Compound events happen when we look at two or more things at the same time. It's important to know how these events affect probability, especially when we’re in a gym or similar setting.

Let’s take a look at two events:

• Event A: Rolling a die and getting an even number.
• Event B: Flipping a coin and getting heads.
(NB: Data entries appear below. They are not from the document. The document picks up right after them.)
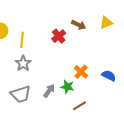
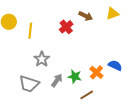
gray star: (23, 63) -> (42, 59), moved
orange cross: (81, 72) -> (96, 72), moved
gray trapezoid: (21, 94) -> (29, 84), turned 35

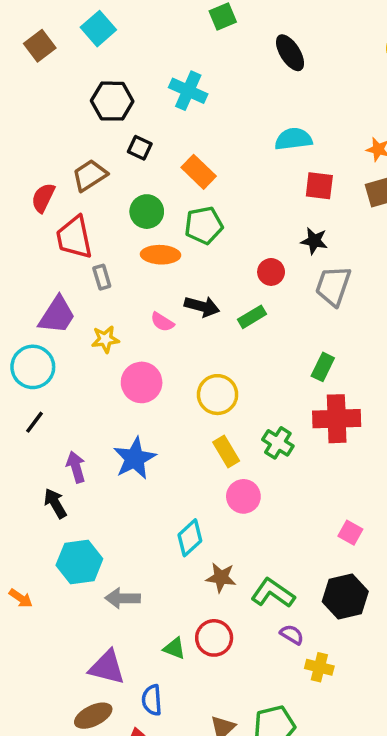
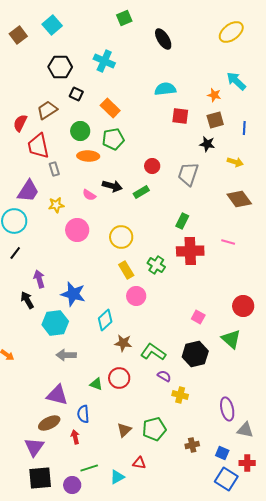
black star: (314, 241) -> (207, 144), moved
blue star: (135, 458) -> (73, 294), moved, turned -30
cyan hexagon: (79, 562) -> (55, 323), moved

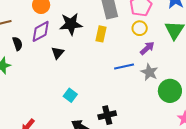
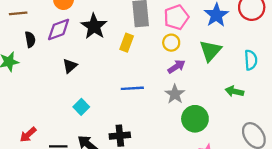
black star: (71, 24) -> (94, 26), turned 30
black triangle: (58, 53) -> (70, 66), moved
blue line: (124, 66) -> (132, 88), moved

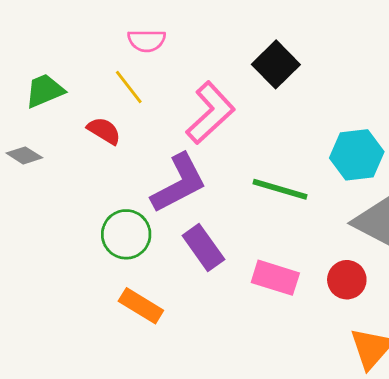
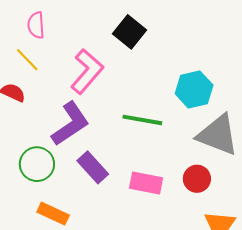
pink semicircle: (147, 41) -> (36, 25), turned 92

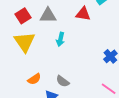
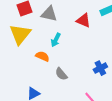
orange semicircle: (34, 79) -> (42, 56), moved, turned -136
gray semicircle: (63, 81) -> (61, 74), moved

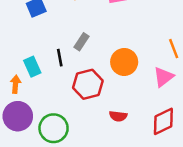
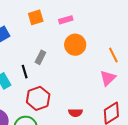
orange circle: (124, 62) -> (75, 45), moved
red hexagon: (88, 84) -> (38, 98), moved

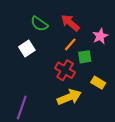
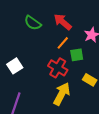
white square: (27, 49) -> (15, 66), moved
yellow arrow: (69, 97) -> (62, 94), turned -40

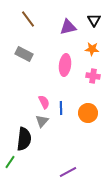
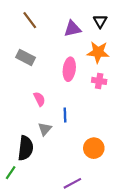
orange star: (92, 49) -> (98, 52), size x1.5
pink semicircle: (44, 102) -> (39, 99), moved
orange circle: (88, 113) -> (94, 148), moved

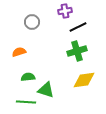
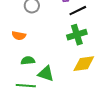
orange semicircle: (19, 52) -> (19, 36), turned -152

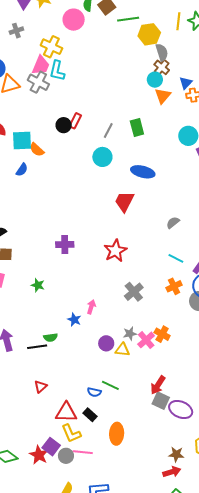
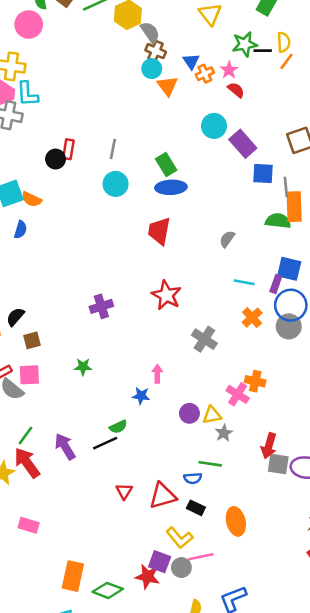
green rectangle: (137, 128) -> (166, 165), moved
gray star: (130, 334) -> (224, 433), moved
red triangle: (66, 412) -> (163, 496), moved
For Event A, the possible even numbers we can roll on a die are {2, 4, 6}. For Event B, the outcomes when flipping a coin are {Heads, Tails}. To find the chance of both events happening (A and B), we need to look at each event separately and then bring them together.

Calculating Probability

1. Chance of Event A (even number): There are 3 good outcomes (2, 4, 6) out of 6 total options when we roll a die. $P(A) = \frac{3}{6} = \frac{1}{2}$

2. Chance of Event B (heads): There is 1 good outcome (Heads) out of 2 total options when we flip a coin. $P(B) = \frac{1}{2}$

Now we’ll find the chance of both events happening at the same time (A and B). If we assume these events don’t affect each other, we can multiply their probabilities: $P(A \, \text{and} \, B) = P(A) \cdot P(B) = \frac{1}{2} \cdot \frac{1}{2} = \frac{1}{4}$

3. Combined Outcomes: To understand this better, we can list all possible outcomes that include both events:

• (2, Heads)
• (2, Tails)
• (4, Heads)
• (4, Tails)
• (6, Heads)
• (6, Tails)

With this example, we see how compound events add extra steps in probability calculations. Learning how to find probabilities in these kinds of situations is key to really getting the hang of probability in everyday life!